Для сдачи задания необходимо загрузить функции `subsample_frequent_words` и `get_negative_sampling_prob`, а также сгенерировать файл для посылки ниже и приложить в соответствующую задачу. Успехов!

In [60]:
# do not change the code in the block below
# __________start of block__________
import os
import json

assert os.path.exists(
    "words_subset.txt"
), "Please, download `words_subset.txt` and place it in the working directory"

with open("words_subset.txt") as iofile:
    selected_words = iofile.read().split("\n")

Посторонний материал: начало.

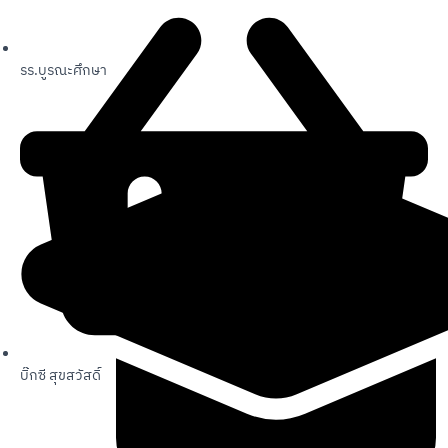
รร.บูรณะศึกษา
บิ๊กซี สุขสวัสดิ์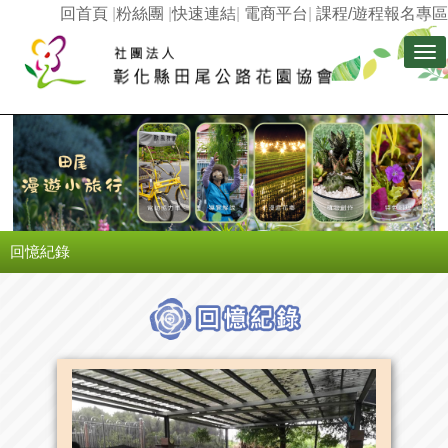
回首頁
|
粉絲團
|
快速連結
|
電商平台
|
課程/遊程報名專區
Tog
nav
回憶紀錄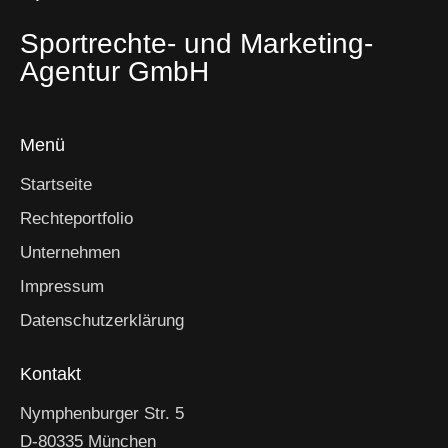
Sportrechte- und Marketing-
Agentur GmbH
Menü
Startseite
Rechteportfolio
Unternehmen
Impressum
Datenschutzerklärung
Kontakt
Nymphenburger Str. 5
D-80335 München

def get_matrix_for_selected_words(selected_words, embedding_matrix, word_to_index):
    word_vectors = []
    for word in selected_words:
        index = word_to_index.get(word, None)
        vector = [0.0] * embedding_matrix.shape[1]
        if index is not None:
            vector = embedding_matrix[index].numpy().tolist()
        word_vectors.append(vector)
    return word_vectors


word_vectors = get_matrix_for_selected_words(
    selected_words, embedding_matrix_context, word_to_index
)

with open("submission_dict.json", "w") as iofile:
    json.dump(word_vectors, iofile)
print("File saved to `submission_dict.json`")
# __________end of block__________

File saved to `submission_dict.json`